Интересно, о чем этот человек думает в четыре часа утра, когда у него бессонница? Вряд ли о чем-то легком и приятном.
Он вошел в магазин, оглянулся на Марину и сказал удивленно и с удовольствием:
— О! Сколько народу! У вас всегда так?…
— Сейчас не слишком многолюдно, Борис Николаевич. Все на дачах, лето ведь! Зимой и осенью у нас людей побольше.
— Значит, слухи о том, что нынче никто ничего не читает, сильно преувеличены, а?…
Вспышки полыхали, камеры снимали, журналисты забегали вперед и бухались на колени, чтобы снять план получше.
Марина, не имеющая никакого опыта общения с президентами, как будто внутренне махнула рукой — ну, гость и гость, гостям обычно показывают что-нибудь интересненькое, и она пошла показывать магазин, и ее никто не останавливал. То ли потому, что она все делала правильно, то ли потому, что «сам» не подавал никаких знаков, из которых следовало бы, что смотреть он не хочет, а хочет немедленно уехать.
Он расписался в книге почетных гостей, которую ему, как каравай, подала на раскинутых руках совершенно красная Катя. Отступая, она споткнулась, и он ее поддержал.
Он купил Пушкина, какой-то самый обычный сборничек, ничем не замечательный, и уплатил за него в кассу. Все стояли и смотрели, как он платит.
Он еще похвалил магазин и уехал.
Марина вернулась в кабинет и боком села в кресло — вдруг почему-то очень устала. Рассердившись на себя за эту дамскую усталость, она еще раз проанализировала события.
Все в порядке, ничего такого не случилось.
Президент заехал к ней на огонек, остался доволен, в грязь лицом она не ударила, и никто никуда не ударил, все было очень неплохо.
В понедельник на летучке она всех поблагодарит.
У нее был свой метод общения с сотрудниками. Она всегда сначала хвалила, и даже если хвалить было совсем уж не за что — все равно выискивала, за что бы такое похвалить. А потом произносила магическую фразу: «И в то же время…», и тут следовал детальный, подробный и честный разбор полетов.
Впрочем, что касается сегодняшнего приключения, и разбирать особенно нечего. Поду-умаешь!..

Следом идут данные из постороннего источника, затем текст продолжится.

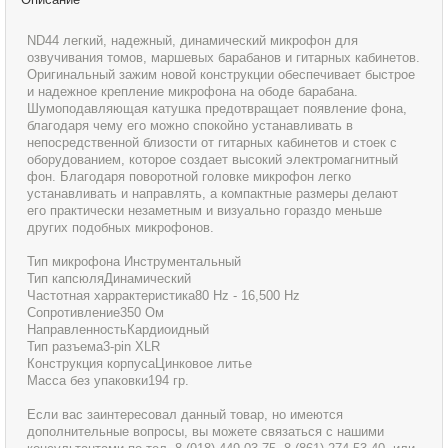
ND44 легкий, надежный, динамический микрофон для
озвучивания томов, маршевых барабанов и гитарных кабинетов.
Оригинальный зажим новой конструкции обеспечивает быстрое
и надежное крепление микрофона на ободе барабана.
Шумоподавляющая катушка предотвращает появление фона,
благодаря чему его можно спокойно устанавливать в
непосредственной близости от гитарных кабинетов и стоек с
оборудованием, которое создает высокий электромагнитный
фон. Благодаря поворотной головке микрофон легко
устанавливать и направлять, а компактные размеры делают
его практически незаметным и визуально гораздо меньше
других подобных микрофонов.
Тип микрофона Инструментальный
Тип капсюляДинамический
Частотная харрактеристика80 Hz - 16,500 Hz
Сопротивление350 Oм
НаправленностьКардиоидный
Тип разъема3-pin XLR
Конструкция корпусаЦинковое литье
Масса без упаковки194 гр.
Если вас заинтересовал данный товар, но имеются
дополнительные вопросы, вы можете связаться с нашими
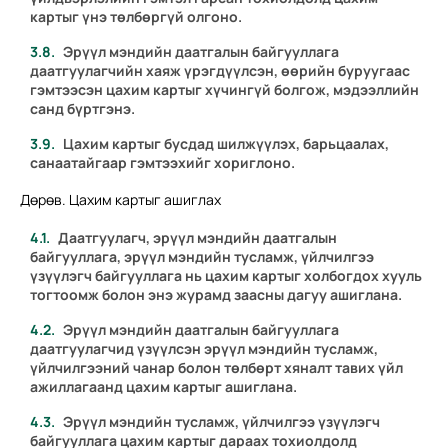
картыг үнэ төлбөргүй олгоно.
Эрүүл мэндийн даатгалын байгууллага
даатгуулагчийн хаяж үрэгдүүлсэн, өөрийн буруугаас
гэмтээсэн цахим картыг хүчингүй болгож, мэдээллийн
санд бүртгэнэ.
Цахим картыг бусдад шилжүүлэх, барьцаалах,
санаатайгаар гэмтээхийг хориглоно.
Дөрөв. Цахим картыг ашиглах
Даатгуулагч, эрүүл мэндийн даатгалын
байгууллага, эрүүл мэндийн тусламж, үйлчилгээ
үзүүлэгч байгууллага нь цахим картыг холбогдох хууль
тогтоомж болон энэ журамд заасны дагуу ашиглана.
Эрүүл мэндийн даатгалын байгууллага
даатгуулагчид үзүүлсэн эрүүл мэндийн тусламж,
үйлчилгээний чанар болон төлбөрт хяналт тавих үйл
ажиллагаанд цахим картыг ашиглана.
Эрүүл мэндийн тусламж, үйлчилгээ үзүүлэгч
байгууллага цахим картыг дараах тохиолдолд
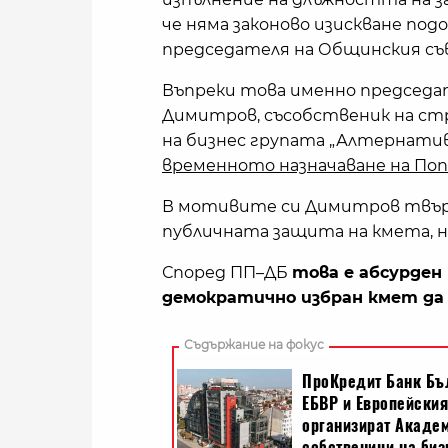
че няма законово изискване под
председателя на Общинския съ
Въпреки това именно председа
Димитров, съсобственик на ст
на бизнес групата „Алтернати
временното назначаване на Поп
В мотивите си Димитров твърди
публичната защита на кмета, н
Според ПП–ДБ
това е абсурден
демократично избран кмет да 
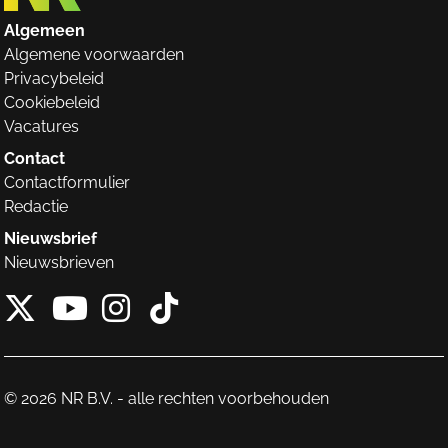
Algemeen
Algemene voorwaarden
Privacybeleid
Cookiebeleid
Vacatures
Contact
Contactformulier
Redactie
Nieuwsbrief
Nieuwsbrieven
X van NieuwRechts
Instagram van Nieuw
Tiktok van Nieuw
Youtube van NieuwRecht
© 2026 NR B.V. - alle rechten voorbehouden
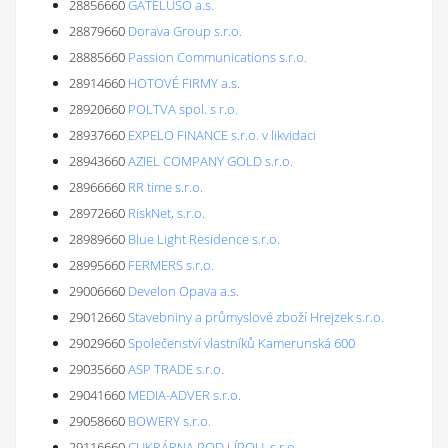
28856660
GATELUSO a.s.
28879660
Dorava Group s.r.o.
28885660
Passion Communications s.r.o.
28914660
HOTOVÉ FIRMY a.s.
28920660
POLTVA spol. s r.o.
28937660
EXPELO FINANCE s.r.o. v likvidaci
28943660
AZIEL COMPANY GOLD s.r.o.
28966660
RR time s.r.o.
28972660
RiskNet, s.r.o.
28989660
Blue Light Residence s.r.o.
28995660
FERMERS s.r.o.
29006660
Develon Opava a.s.
29012660
Stavebniny a průmyslové zboží Hrejzek s.r.o.
29029660
Společenství vlastníků Kamerunská 600
29035660
ASP TRADE s.r.o.
29041660
MEDIA-ADVER s.r.o.
29058660
BOWERY s.r.o.
29116660
CUKRÁRNA POD LÍPOU, s.r.o.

Телефон зазвонил, и Марина, продолжая думать о президенте, свите, черных машинах, журналистах и Пушкине, взяла трубку и сказала рассеянно:
— Алло!
— Я догадался, — придушенным детективным шепотом сказал отчим ей в ухо. В шепоте тем не менее слышалось некоторое торжество.
— О чем? — не поняла Марина.
— Обо всем, — объявил отчим. — Наш с матерью санаторий обходится нам в полтора рубля, потому что вы с Митей за него доплачиваете! А?!
Марина молчала, пораженная в самое сердце невиданной родительской проницательностью.
— Молчишь?! — зловеще фыркнул отчим. — Молчишь! Значит, так оно и есть! А ты думала, я не догадаюсь, что ли?!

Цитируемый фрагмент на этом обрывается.